Какая глубокая ирония!.. Но ведь понятие о добродетели и счастии суть проявления моей воли, я могу понимать по-своему, и для меня счастие может не заключаться в добродетели стоика".

...стоик вынужден вплести в свое руководство к блаженной жизни (ибо такова постоянно его этика) совет самоубийства (подобно тому, как между великолепными уборами и утварью восточного владыки находится и драгоценная сткляночка с ядом), на случай, когда телесные страдания, которых не уймешь никакими философскими положениями и умозаключениями, неисцелимо одолевают, и единственная цель – блаженство – все-таки уничтожена, и ничего для избежание страданий не остается, кроме смерти, которую надо в этом случае принять равнодушно, как всякое другое лекарство.

"Почему только от телесных страдании избавляться последним лекарством – смертью? Разве душевные, духовные страдания не сильнее телесных, и разве философские софизмы для них уж такая верная панацея? Какой вздор!"

...кого гнетет бремя жизни, кто хотя и желал бы жизни и ее подтверждает, но мучения ее ненавидит, и в особенности не хочет долее переносить жестокого жребия, выпавшего именно ему – тот от смерти не может ожидать избавления и не может спастись самоубийством. Лишь обманчивым призраком манит его темный, прохладный Орк, как пристань успокоения. Земля вращается изо дня в ночь; индивидуум умирает; но само солнце продолжает палить вечным полуднем. Воле к жизни обеспечена жизнь: форма жизни есть настоящее без конца; равно как индивидуумы, проявления идеи, возникают и исчезают во времени, подобно мимолетным снам. Самоубийство, следовательно, является нам уже и здесь напрасным и потому безумным поступком...

Доктор задумался. Но чрез минуту он с иронической улыбкой уже говорил сам себе:

– Какой вздор, какие детски наивные софизмы, какой язык для философа, какие громко-жалкие слова! Настоящие шопенгауэровские софизмы! О, философ! О, пророк пессимизма!

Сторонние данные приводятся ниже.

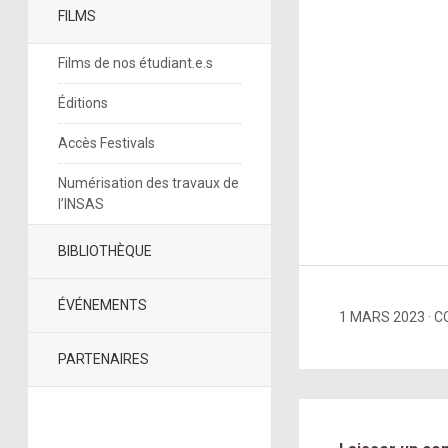
FILMS
Films de nos étudiant.e.s
Éditions
Accès Festivals
Numérisation des travaux de
l’INSAS
BIBLIOTHÈQUE
ÉVÉNEMENTS
1 MARS 2023
C
PARTENAIRES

Ты и здесь таков же, как в твоих афоризмах, когда ты говоришь, что "чем ничтожнее само по себе то, что печалит человека, тем человек счастливее: благополучие в том и состоит, чтобы быть чувствительным к мелочам, которых в несчастий мы вовсе не замечаем".

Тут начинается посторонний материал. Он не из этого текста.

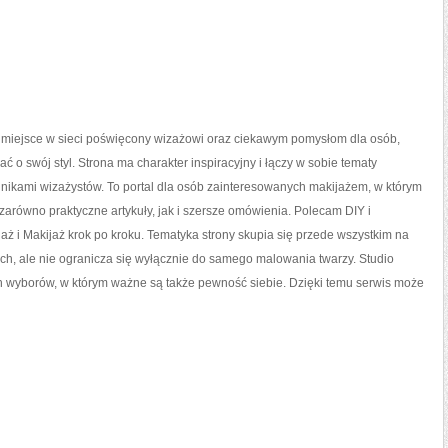
o miejsce w sieci poświęcony wizażowi oraz ciekawym pomysłom dla osób,
ać o swój styl. Strona ma charakter inspiracyjny i łączy w sobie tematy
nikami wizażystów. To portal dla osób zainteresowanych makijażem, w którym
arówno praktyczne artykuły, jak i szersze omówienia. Polecam DIY i
aż i Makijaż krok po kroku. Tematyka strony skupia się przede wszystkim na
ch, ale nie ogranicza się wyłącznie do samego malowania twarzy. Studio
h wyborów, w którym ważne są także pewność siebie. Dzięki temu serwis może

Ему тотчас же невольно припомнился и другой, врезавшийся у него в памяти шопенгауэровский афоризм: "говорят, что трудно найти друга в нужде. Наоборот! Чуть заведешь с кем дружбу, – смотришь, – друг уж в нужде и норовит призанять деньжонок".

"Дешевое остроумие, жонглирование словами, которое ты, почтенный философ, порядком-таки любишь", – подумал доктор, покачав головой, и стал далее перелистывать книгу и искать свои нотабене.

В дверях показалась жена доктора. Видя, что муж углублен в чтение, она некоторое время простояла молча, потом окликнула его:

– Ты будешь ужинать?

Доктор оглянулся, почему-то быстро встал и, как бы предупреждая, чтоб жена не вошла в кабинет, подошел к ней и с некоторой досадой сказал:

– Нет, нет, не буду. Ужинайте, и ложитесь. Мне ничего не надо. Покойной ночи.

Он поцеловал жену и, провожая ее на несколько шагов в гостиную, добавил:

– Скажи Ивану, чтоб приготовил мою постель и чтоб тоже ложился. Мне больше ничего не надо.

И вернувшись к своему столу, доктор опять взялся за книгу.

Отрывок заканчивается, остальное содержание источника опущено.